A ideia de que a publicidade vende qualquer coisa simplesmente não tem espaço na estratégia de nenhuma das empresas de maior sucesso no mundo, as quais estão todas obsessivamente focadas na expansão de seus ambientes de coabitação tecnológica. Truque e verdade se fundem nos ecossistemas funcionais das GAFAM (Google, Apple, Facebook, Amazon e Microsoft).

Uma evidência disso é que o produto mais conhecido da empresa mais valiosa do mundo - o e-commerce da Amazon - tem um design totalmente ultrapassado, que parece ter sido feito pelo próprio Jeff Bezos, enquanto cuidava da gestão da livraria. Cadê as 101 aulas de usabilidade nesta peça central do varejo global?

Por sinal, cadê o apelo do site do Alibaba? Por que será que não mudam isso? Será que ninguém chegou para o Jack Ma e falou "cara, seu site tem cara de podre"? Ou será que é justamente para evitar associações com certa ideia de posicionamento digital e branding que se tornou sinônimo de artifício, de fim em si mesmo? Eu vou com essa segunda hipótese.

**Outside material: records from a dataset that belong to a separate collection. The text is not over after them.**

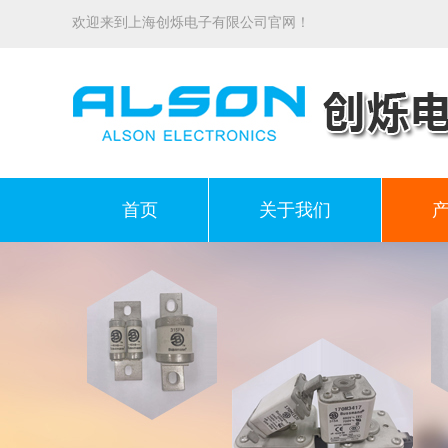
欢迎来到上海创烁电子有限公司官网！
首页
关于我们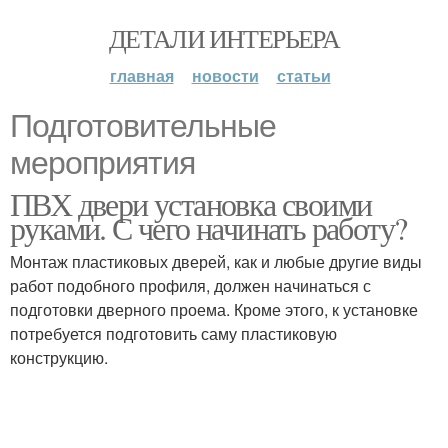
ДЕТАЛИ ИНТЕРЬЕРА
главная
новости
статьи
Подготовительные
мероприятия
ПВХ двери установка своими
руками. С чего начинать работу?
Монтаж пластиковых дверей, как и любые другие виды
работ подобного профиля, должен начинаться с
подготовки дверного проема. Кроме этого, к установке
потребуется подготовить саму пластиковую
конструкцию.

Ao colocar a Apple na briga de preços e assim homogeneizar a competição entre os ecossistemas funcionais, o Apple One desponta como a primeira mega-tendência do consumo da fase pós-lockdown. Ele radicaliza práticas correntes e em breve deve traduzir em números o que de fato significa novo normal, um período precedido por aquisições sem precedentes (os últimos meses), que deve tornar as barreiras de entrada cada vez mais duras para quem não se inserir em um bloquinho como esses.

A conclusão disso tudo não poderia ser mais óbvia: além de terem clareza do desafio pela frente, é recomendável que cientistas sociais, empreendedores e legisladores comecem a dialogar mais seriamente sobre como preservar a competitividade, que é sinônimo de direito de ir e vir para o consumidor brasileiro e global. Sem isso, as nossas escolhas vão terminar tão livres e variadas quanto no tempo da Telesp, Telerj e outras variações geográficas da Telebrás.